The recently repainted Red Car Museum is empty. The bench that once stood beside the walkway has been removed. (The Seal Beach Historical Society owned the bench.) As of Monday, Feb. 22, a metal sheet covered the bolts that once attached the bench to the concrete pad.
Witnesses saw Seal Beach Historical Society/Red Car Museum, officials removing the contents last week.
[See the related Guest Opinion on page 6.]
The city manager recently notified the Historical Society that it was canceling the $1 a year lease for the use of the public land on which the Red Car stands. (The structure belonged at the time to the Historical Society.) The lease allowed the termination of the agreement with 30 days notice.
“They emptied it out into a U-Haul truck and drove away,” wrote Mayor Joe Kalmick in a Saturday, Feb. 20, text.
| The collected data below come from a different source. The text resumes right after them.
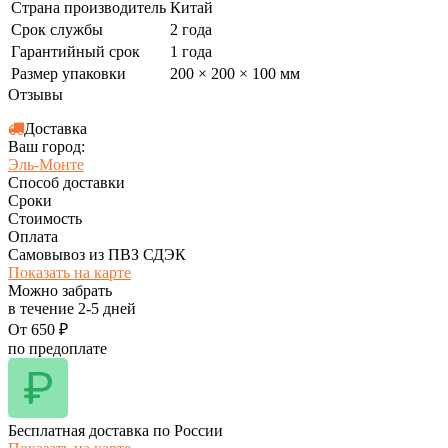
Страна производитель
Китай
Срок службы
2 года
Гарантийный срок
1 года
Размер упаковки
200 × 200 × 100 мм
Отзывы
Доставка
Ваш город:
Эль-Монте
Способ доставки
Сроки
Стоимость
Оплата
Самовывоз из ПВЗ СДЭК
Показать на карте
Можно забрать
в течение
2-5
дней
От
650
₽
по предоплате
Бесплатная доставка по России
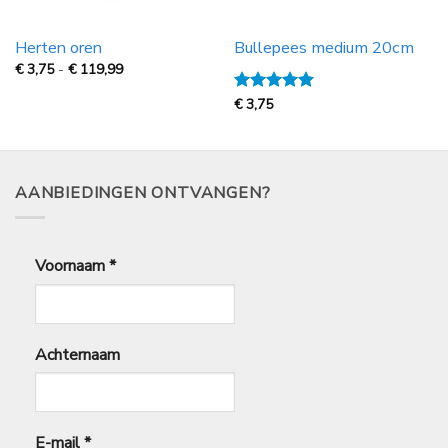
Herten oren
Bullepees medium 20cm
Prijsklasse:
€
3,75
-
€
119,99
€
3,75
Gewaardeerd
€
3,75
tot
€
5
uit 5
119,99
AANBIEDINGEN ONTVANGEN?
Voornaam
*
Achternaam
E-mail
*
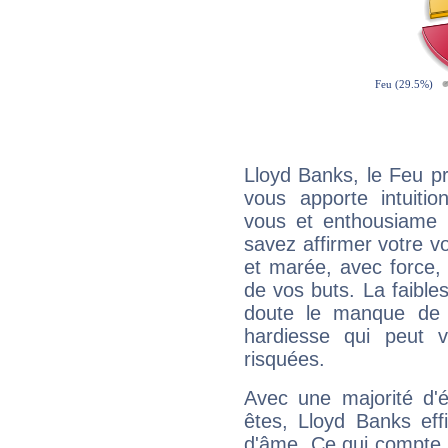
Lloyd Banks, le Feu p
vous apporte intuitio
vous et enthousiame !
savez affirmer votre vo
et marée, avec force, 
de vos buts. La faible
doute le manque de 
hardiesse qui peut 
risquées.
Avec une majorité d'
êtes, Lloyd Banks eff
d'âme. Ce qui compte e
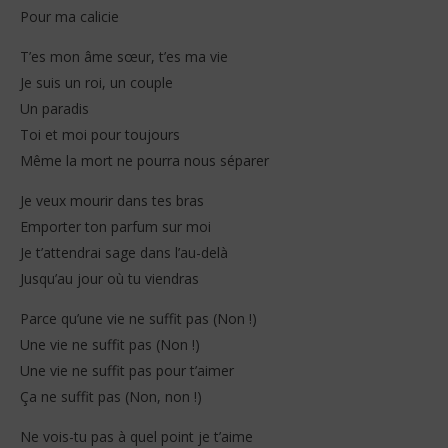
Pour ma calicie
T’es mon âme sœur, t’es ma vie
Je suis un roi, un couple
Un paradis
Toi et moi pour toujours
Même la mort ne pourra nous séparer
Je veux mourir dans tes bras
Emporter ton parfum sur moi
Je t’attendrai sage dans l’au-delà
Jusqu’au jour où tu viendras
Parce qu’une vie ne suffit pas (Non !)
Une vie ne suffit pas (Non !)
Une vie ne suffit pas pour t’aimer
Ça ne suffit pas (Non, non !)
Ne vois-tu pas à quel point je t’aime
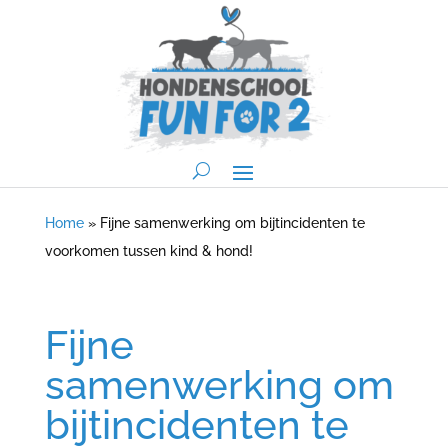
Home
»
Fijne samenwerking om bijtincidenten te
voorkomen tussen kind & hond!
Fijne
samenwerking om
bijtincidenten te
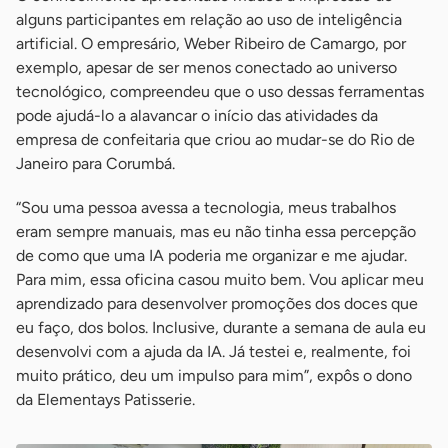
alguns participantes em relação ao uso de inteligência
artificial. O empresário, Weber Ribeiro de Camargo, por
exemplo, apesar de ser menos conectado ao universo
tecnológico, compreendeu que o uso dessas ferramentas
pode ajudá-lo a alavancar o início das atividades da
empresa de confeitaria que criou ao mudar-se do Rio de
Janeiro para Corumbá.
“Sou uma pessoa avessa a tecnologia, meus trabalhos
eram sempre manuais, mas eu não tinha essa percepção
de como que uma IA poderia me organizar e me ajudar.
Para mim, essa oficina casou muito bem. Vou aplicar meu
aprendizado para desenvolver promoções dos doces que
eu faço, dos bolos. Inclusive, durante a semana de aula eu
desenvolvi com a ajuda da IA. Já testei e, realmente, foi
muito prático, deu um impulso para mim”, expôs o dono
da Elementays Patisserie.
Kalmick said Monday, Feb. 22, in a phone interview, that he believed the Historical Society would issue a public statement in the near future.
The status of the Historical Society, the Red Car Museum, and its contents are unclear. The Sun has been unable to obtain on-the-record confirmation of the identity of the entity that may have obtained ownership of the museum structure.
As of 12:36 p.m., Monday, there was no information about the status of the historical contents of the Red Car Museum on the Historical Society’s website. The was no information on the group’s Facebook page, which was last updated Jan. 16 with an update to the “About” section.
The Sun has been unable to confirm that the Red Car has been turned over to another entity.
A late January 2021 Seal Beach staff report to the City Council reported, “After written communications between the City and SBHS and a meeting on-site, the leadership of SBHS informed Mayor [Joe] Kalmick on January 21, 2021 and January 22, 2021 that SBHS intends to relinquish its interest in the Red Car.”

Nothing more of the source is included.